Parmi les principales revendications figurent l’intégration de la paie complémentaire à la paie ordinaire dès le troisième trimestre 2026, le versement des arriérés de cette paie complémentaire, interrompue depuis février 2026 et concernant plus de 5 000 médecins, l’alignement de plus de 800 praticiens à la prime de risque trimestrielle, la mécanisation de près de 1 000 médecins ainsi que l’application des promotions en grade prévues pour des agents recrutés depuis plus de quinze ans.
Les grévistes rappellent que ces mesures figurent dans plusieurs protocoles d’accord conclus avec le gouvernement.

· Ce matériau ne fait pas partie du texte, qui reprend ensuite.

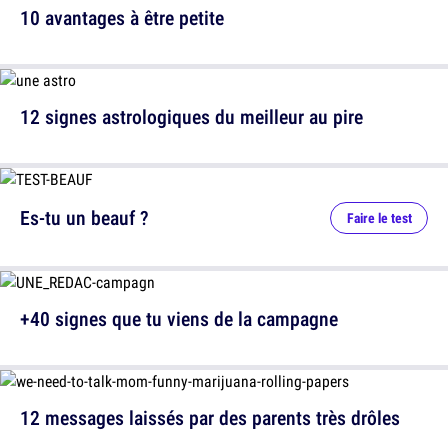
10 avantages à être petite
12 signes astrologiques du meilleur au pire
Es-tu un beauf ?
Faire le test
+40 signes que tu viens de la campagne
12 messages laissés par des parents très drôles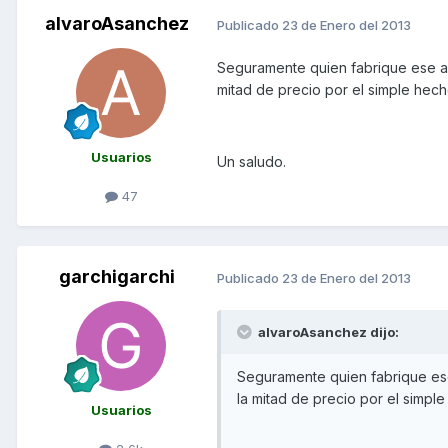
alvaroAsanchez
Publicado
23 de Enero del 2013
Seguramente quien fabrique ese ace
mitad de precio por el simple hecho
Usuarios
Un saludo.
47
garchigarchi
Publicado
23 de Enero del 2013
alvaroAsanchez dijo:
Seguramente quien fabrique ese
la mitad de precio por el simple
Usuarios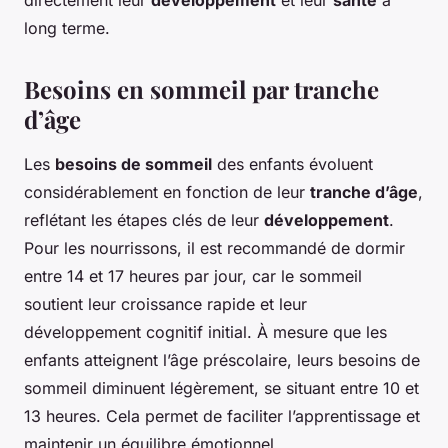
directement leur
développement
et leur
santé
à
long terme.
Besoins en sommeil par tranche
d’âge
Les
besoins de sommeil
des enfants évoluent
considérablement en fonction de leur
tranche d’âge
,
reflétant les étapes clés de leur
développement
.
Pour les nourrissons, il est recommandé de dormir
entre 14 et 17 heures par jour, car le sommeil
soutient leur croissance rapide et leur
développement cognitif initial. À mesure que les
enfants atteignent l’âge préscolaire, leurs besoins de
sommeil diminuent légèrement, se situant entre 10 et
13 heures. Cela permet de faciliter l’apprentissage et
maintenir un équilibre émotionnel.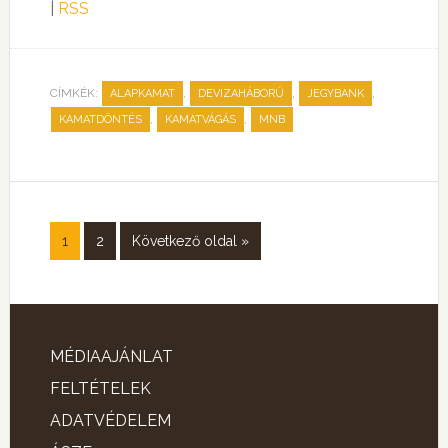
|
RSS
CÍMKÉK:
,
,
,
ALAPKAMAT
DEVIZAHÁBORÚ
JEGYBANK
,
,
KAMATDÖNTÉS
KAMATVÁGÁS
MNB
1
2
Következő oldal »
MÉDIAAJÁNLAT
FELTÉTELEK
ADATVÉDELEM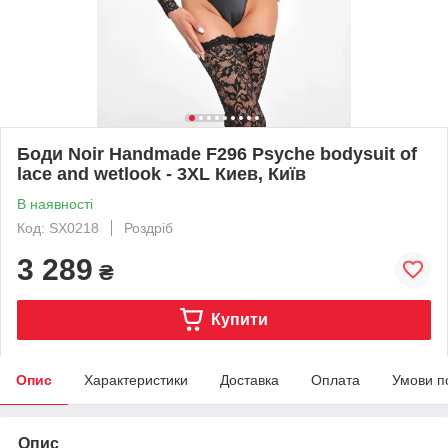
Боди Noir Handmade F296 Psyche bodysuit of
lace and wetlook - 3XL Киев, Київ
В наявності
Код: SX0218
Роздріб
3 289
₴
Купити
Опис
Характеристики
Доставка
Оплата
Умови п
Опис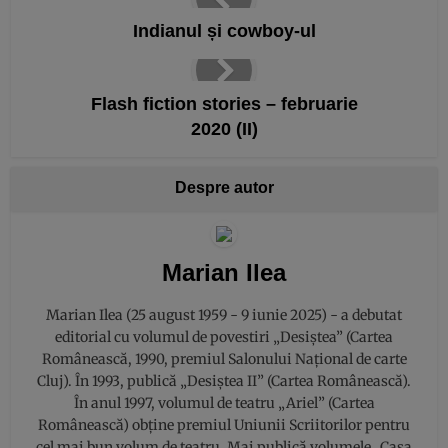
Indianul și cowboy-ul
Flash fiction stories – februarie
2020 (II)
Despre autor
Marian Ilea
Marian Ilea (25 august 1959 - 9 iunie 2025) - a debutat
editorial cu volumul de povestiri „Desiștea” (Cartea
Românească, 1990, premiul Salonului Național de carte
Cluj). În 1993, publică „Desiștea II” (Cartea Românească).
În anul 1997, volumul de teatru „Ariel” (Cartea
Românească) obține premiul Uniunii Scriitorilor pentru
cel mai bun volum de teatru. Mai publică volumele „Casa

Ils affirment que leur mise en œuvre reste largement incomplète, la dernière avancée notable remontant, selon eux, à juillet 2025.

Alors que la grève se poursuit, plusieurs structures sanitaires publiques de Kinshasa continuent de fonctionner au ralenti, avec des répercussions sur la prise en charge des patients. Aucune réaction officielle des autorités n’avait été enregistrée au moment de la publication de cet article concernant les images de l’interpellation des médecins.